Ellen took the handkerchief and wiped away her tears. Then she blew her nose.

“Ellen,” Betsy began, “You can’t do anything about your mother’s situation. That’s up to her. Now, about you, young lady. Ellen, that horse would have been fine out there even in the thunderstorm. You weren’t using the sense you were born with, running around after her out there.” Betsy’s gaze, steady and unrelenting on her granddaughter.

“Tandy was scared.” Ellen insisted. Her chin firming. “She needed help. I had to get her in,” she muttered. “What if she’d been hit by lightning or a tree had fallen on her the way it almost did on me? I’m going to take care of her,” Ellen insisted. “The way my mom should have taken care of me but didn’t.” Once the words were out there, Ellen cringed, wanting to take them back even though they were what she felt.

“We’re here to help you,” Betsy replied. “You need to stop feeling sorry for yourself, young lady. I know you have been through a lot, but you aren’t alone now.”

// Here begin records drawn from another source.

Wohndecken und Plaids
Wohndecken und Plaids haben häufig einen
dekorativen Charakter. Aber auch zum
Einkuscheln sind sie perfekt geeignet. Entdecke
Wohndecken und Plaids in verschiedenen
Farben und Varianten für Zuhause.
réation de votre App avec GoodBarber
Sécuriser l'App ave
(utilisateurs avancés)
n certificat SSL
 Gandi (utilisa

Ellen couldn’t stop the words that poured out of her. “My life sucks,” she began. “Yeah, Mom got hurt. She can’t jump anymore. That totally sucks, but what about me? This whole thing sucked for me, too. I don’t want to be here in the middle of the boonies shoveling horse manure every day. Seriously, I hate being here and I hate my life.” Ellen stood abruptly up. Catching the look that passed between her grandparents, she felt terrible. They were trying to be nice to her, and she had just made a bad situation that much worse.

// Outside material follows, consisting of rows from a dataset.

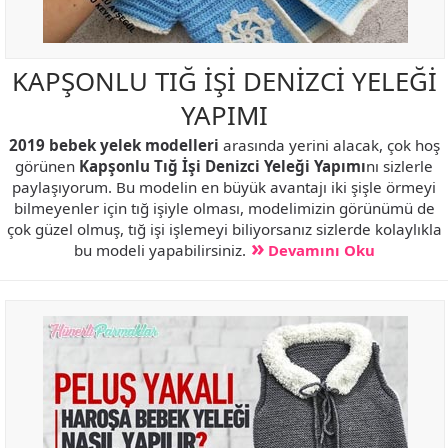
KAPŞONLU TIĞ İŞİ DENİZCİ YELEĞİ
YAPIMI
2019 bebek yelek modelleri
arasında yerini alacak, çok hoş
görünen
Kapşonlu Tığ İşi Denizci Yeleği Yapımı
nı sizlerle
paylaşıyorum. Bu modelin en büyük avantajı iki şişle örmeyi
bilmeyenler için tığ işiyle olması, modelimizin görünümü de
çok güzel olmuş, tığ işi işlemeyi biliyorsanız sizlerde kolaylıkla
bu modeli yapabilirsiniz.
Devamını Oku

She left the kitchen, hurrying down the short hallway and into her bedroom. Slamming the door shut, she flopped down on the bed, then reconsidered and locked the door. Sure, they could get in if they wanted to, but the locked door would at least communicate that she wanted to be alone.

Feeling miserable, disgusted with how mean she had been, she lay back down on the bed. Her bedroom was sticky and with no air movement. The power was still off. Her wide-open eyes stared at the white ceiling, tears sliding down her cheeks. Her heart pounded, and she felt hot and sick and sad. Why did I have to be such a brat? I hurt Nanna and Poppa. Ellen couldn’t help but reflect that this time she’d been the one to inflict the damage.